La résolution a été adoptée à unetronmajorité.
La résolution a été approuvée mercredi par le Parlement européen et a recueilli 483 voix pour, 92 contre et 86 abstentions, soulignant la convergence des opinions sur le sujet.
La résolution non contraignante préconise un âge minimum par défaut de 16 ans pour accéder aux médias sociaux et aux chatbots d'IA afin de garantir une « interaction en ligne adaptée à l'âge ».
Les plateformes en ligne, qui sont réglementées par la loi européenne sur les services numériques (DSA), sont tenues de se conformer aux lois nationales ; chaque pays a donc le droit de fixer des conditions d'âge minimum.
Un communiqué publié sur le site internet du Parlement européen indique que les députés soutiennent l'âge de 16 ans comme âge minimum requis pour accéder aux réseaux sociaux, aux plateformes de partage de vidéos et aux assistants vocaux. Cependant, les jeunes de 13 à 16 ans peuvent y accéder avec l'autorisation de leurs parents.
Ils ont également exigé une limite d'âge numérique européenne harmonisée de 13 ans, en dessous de laquelle aucun mineur ne pourrait accéder aux plateformes de médias sociaux, aux services de partage de vidéos et aux compagnons IA.
Pour l'instant, la résolution n'est contraignante ni juridiquement ni autrement, et est considérée comme une prise de position politique exprimant la position du Parlement sur la question. Pour qu'elle devienne contraignante, une législation nécessiterait des propositions formelles de la Commission européenne, ainsi que des négociations entre les États membres de l'UE et le Parlement, un processus qui pourrait prendre des années.
La résolution prévoit également des mesures telles que l'interdiction des fonctionnalités addictives conçues pour maintenir les enfants scotchés aux écrans, de la publicité mensongère et des éléments assimilables à des jeux de hasard. Les sites web et les applications qui refusent de se conformer à cette réglementation s'exposent à un blocage pur et simple.
Des pays interdisent les réseaux sociaux aux mineurs.
L'exploitation des mineurs sur les réseaux sociaux est l'un des effets les plus déplorables de ces plateformes. Cependant, certains pays ont pris des mesures pour protéger les mineurs, à l'instar de la récente proposition de l'UE.
Des rapports récents indiquent que certains pays, dont la Malaisie et l'Australie, accélèrent le rythme des mesures prises pour protéger leurs mineurs sur les réseaux sociaux.

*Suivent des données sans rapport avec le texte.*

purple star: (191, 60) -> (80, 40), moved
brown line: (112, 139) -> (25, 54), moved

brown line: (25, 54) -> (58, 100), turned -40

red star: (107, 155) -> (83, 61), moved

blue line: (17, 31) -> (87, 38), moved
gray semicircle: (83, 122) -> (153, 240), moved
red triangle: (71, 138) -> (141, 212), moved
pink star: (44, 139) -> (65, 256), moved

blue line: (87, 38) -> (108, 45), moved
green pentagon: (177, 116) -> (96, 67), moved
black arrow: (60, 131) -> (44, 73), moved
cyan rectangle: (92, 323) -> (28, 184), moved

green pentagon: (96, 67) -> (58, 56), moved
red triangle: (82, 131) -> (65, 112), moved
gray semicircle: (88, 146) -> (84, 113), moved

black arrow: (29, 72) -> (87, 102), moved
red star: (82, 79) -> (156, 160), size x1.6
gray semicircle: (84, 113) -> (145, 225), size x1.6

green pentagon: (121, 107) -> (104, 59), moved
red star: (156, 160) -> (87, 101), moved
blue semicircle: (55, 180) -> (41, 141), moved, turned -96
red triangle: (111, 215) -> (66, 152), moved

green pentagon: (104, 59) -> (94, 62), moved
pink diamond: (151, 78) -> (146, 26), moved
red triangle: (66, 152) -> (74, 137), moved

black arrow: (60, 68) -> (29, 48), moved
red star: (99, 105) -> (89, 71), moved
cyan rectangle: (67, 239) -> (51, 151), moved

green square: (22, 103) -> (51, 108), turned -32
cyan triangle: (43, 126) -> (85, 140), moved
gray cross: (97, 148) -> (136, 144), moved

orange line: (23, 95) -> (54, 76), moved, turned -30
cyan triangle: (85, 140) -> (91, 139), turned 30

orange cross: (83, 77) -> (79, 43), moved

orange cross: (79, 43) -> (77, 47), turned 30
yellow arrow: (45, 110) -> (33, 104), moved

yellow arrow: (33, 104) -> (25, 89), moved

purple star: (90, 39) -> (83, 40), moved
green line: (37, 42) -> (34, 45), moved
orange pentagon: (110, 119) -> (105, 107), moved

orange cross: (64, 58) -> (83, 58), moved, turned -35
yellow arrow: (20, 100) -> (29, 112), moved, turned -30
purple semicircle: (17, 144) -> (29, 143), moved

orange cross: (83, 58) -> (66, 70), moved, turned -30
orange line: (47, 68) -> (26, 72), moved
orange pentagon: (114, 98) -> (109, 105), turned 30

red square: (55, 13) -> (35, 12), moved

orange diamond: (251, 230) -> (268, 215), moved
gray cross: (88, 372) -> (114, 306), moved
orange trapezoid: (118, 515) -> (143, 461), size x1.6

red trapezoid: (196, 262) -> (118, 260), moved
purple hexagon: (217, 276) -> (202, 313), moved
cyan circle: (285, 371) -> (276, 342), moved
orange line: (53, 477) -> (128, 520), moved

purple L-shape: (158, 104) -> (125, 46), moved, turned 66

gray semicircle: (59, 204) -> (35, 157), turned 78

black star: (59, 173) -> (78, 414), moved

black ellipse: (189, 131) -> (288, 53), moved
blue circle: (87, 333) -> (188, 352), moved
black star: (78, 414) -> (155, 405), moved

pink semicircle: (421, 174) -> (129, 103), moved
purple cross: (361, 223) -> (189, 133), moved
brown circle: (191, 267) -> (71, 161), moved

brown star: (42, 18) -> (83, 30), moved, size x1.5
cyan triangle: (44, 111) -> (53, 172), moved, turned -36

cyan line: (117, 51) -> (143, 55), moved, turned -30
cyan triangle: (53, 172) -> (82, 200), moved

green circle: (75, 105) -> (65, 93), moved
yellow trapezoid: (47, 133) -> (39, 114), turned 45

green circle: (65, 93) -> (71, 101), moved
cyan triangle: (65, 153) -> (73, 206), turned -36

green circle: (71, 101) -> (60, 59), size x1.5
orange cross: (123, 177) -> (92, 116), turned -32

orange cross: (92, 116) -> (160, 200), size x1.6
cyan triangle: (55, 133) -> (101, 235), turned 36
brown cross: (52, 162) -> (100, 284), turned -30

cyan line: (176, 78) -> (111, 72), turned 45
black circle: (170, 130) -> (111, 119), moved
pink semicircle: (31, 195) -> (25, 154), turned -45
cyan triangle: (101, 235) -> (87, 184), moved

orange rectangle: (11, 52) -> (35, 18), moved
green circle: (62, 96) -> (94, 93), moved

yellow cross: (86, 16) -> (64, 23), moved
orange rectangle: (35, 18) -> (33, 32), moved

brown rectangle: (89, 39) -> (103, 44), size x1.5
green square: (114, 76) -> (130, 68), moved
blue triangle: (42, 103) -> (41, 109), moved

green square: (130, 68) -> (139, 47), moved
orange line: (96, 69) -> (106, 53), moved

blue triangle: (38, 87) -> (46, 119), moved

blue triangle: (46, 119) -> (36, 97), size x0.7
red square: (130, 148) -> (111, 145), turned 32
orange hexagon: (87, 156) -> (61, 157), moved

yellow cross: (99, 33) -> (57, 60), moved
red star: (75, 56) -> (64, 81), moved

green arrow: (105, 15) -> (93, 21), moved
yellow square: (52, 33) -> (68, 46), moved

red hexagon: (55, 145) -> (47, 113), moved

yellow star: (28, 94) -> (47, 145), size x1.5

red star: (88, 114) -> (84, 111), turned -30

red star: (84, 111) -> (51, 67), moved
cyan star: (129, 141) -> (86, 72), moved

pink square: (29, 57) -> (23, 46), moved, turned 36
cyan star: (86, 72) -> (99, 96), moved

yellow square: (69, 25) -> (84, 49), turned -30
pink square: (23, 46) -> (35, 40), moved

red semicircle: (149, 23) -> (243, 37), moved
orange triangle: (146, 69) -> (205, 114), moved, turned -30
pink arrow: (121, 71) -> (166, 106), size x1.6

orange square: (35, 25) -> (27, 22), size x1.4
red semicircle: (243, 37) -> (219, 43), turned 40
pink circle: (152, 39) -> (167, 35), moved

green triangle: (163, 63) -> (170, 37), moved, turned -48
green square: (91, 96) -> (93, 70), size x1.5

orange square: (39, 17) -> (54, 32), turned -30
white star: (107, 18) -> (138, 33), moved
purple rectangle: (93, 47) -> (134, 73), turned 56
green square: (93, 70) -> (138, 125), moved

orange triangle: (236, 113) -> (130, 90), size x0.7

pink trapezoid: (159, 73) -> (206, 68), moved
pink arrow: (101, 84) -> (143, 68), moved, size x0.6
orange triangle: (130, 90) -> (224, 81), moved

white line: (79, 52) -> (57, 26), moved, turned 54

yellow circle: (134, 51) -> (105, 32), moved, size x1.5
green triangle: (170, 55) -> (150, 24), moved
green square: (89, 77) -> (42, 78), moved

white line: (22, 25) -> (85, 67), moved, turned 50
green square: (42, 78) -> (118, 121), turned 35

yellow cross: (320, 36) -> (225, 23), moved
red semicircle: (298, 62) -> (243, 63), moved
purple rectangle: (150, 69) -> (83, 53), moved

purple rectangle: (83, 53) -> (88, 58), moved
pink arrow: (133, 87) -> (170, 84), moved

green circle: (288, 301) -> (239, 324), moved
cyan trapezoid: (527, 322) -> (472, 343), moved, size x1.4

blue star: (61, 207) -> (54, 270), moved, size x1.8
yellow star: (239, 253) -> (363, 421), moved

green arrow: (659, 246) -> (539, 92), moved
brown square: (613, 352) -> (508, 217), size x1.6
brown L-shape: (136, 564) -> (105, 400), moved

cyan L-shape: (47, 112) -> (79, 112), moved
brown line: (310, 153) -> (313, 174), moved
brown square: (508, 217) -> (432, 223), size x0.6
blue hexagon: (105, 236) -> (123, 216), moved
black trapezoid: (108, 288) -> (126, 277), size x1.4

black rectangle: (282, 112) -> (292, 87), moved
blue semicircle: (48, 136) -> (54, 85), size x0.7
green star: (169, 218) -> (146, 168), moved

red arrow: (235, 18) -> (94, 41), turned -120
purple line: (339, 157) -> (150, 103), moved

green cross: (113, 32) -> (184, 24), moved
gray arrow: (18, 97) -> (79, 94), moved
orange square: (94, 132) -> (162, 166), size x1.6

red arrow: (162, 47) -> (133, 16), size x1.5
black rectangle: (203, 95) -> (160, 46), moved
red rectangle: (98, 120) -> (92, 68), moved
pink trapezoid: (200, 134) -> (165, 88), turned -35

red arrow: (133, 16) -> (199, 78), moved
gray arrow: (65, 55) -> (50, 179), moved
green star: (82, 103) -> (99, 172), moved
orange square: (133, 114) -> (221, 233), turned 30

Selon une annonce faite dimanche 23 novembre par Fahmi Fadzil, ministre malaisien des communications, dans le cadre d'un effort visant à protéger les enfants des préjudices en ligne tels que la cyberintimidation et les abus sexuels, la Malaisie interdira aux personnes de 16 ans et moins d'utiliser les médias sociaux en 2026.
« Je crois que si le gouvernement, les organismes de réglementation et les parents jouent tous leur rôle, nous pouvons garantir qu’Internet en Malaisie soit non seulement rapide, répandu et abordable, mais surtout sûr, en particulier pour les enfants et les familles », a déclaré .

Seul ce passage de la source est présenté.